▸ What is being asked:
Take the line that contains "tira hacia arriba con presión" as the first and the last line of the material as the final one; set down exactly the lines in that span.

▸ Exercise materials:
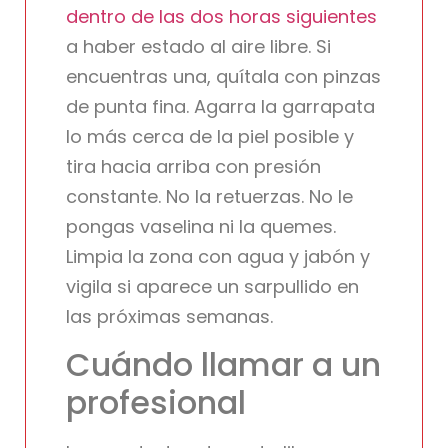
dentro de las dos horas siguientes
a haber estado al aire libre. Si
encuentras una, quítala con pinzas
de punta fina. Agarra la garrapata
lo más cerca de la piel posible y
tira hacia arriba con presión
constante. No la retuerzas. No le
pongas vaselina ni la quemes.
Limpia la zona con agua y jabón y
vigila si aparece un sarpullido en
las próximas semanas.
Cuándo llamar a un
profesional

▸ Exercise answer:
tira hacia arriba con presión
constante. No la retuerzas. No le
pongas vaselina ni la quemes.
Limpia la zona con agua y jabón y
vigila si aparece un sarpullido en
las próximas semanas.
Cuándo llamar a un
profesional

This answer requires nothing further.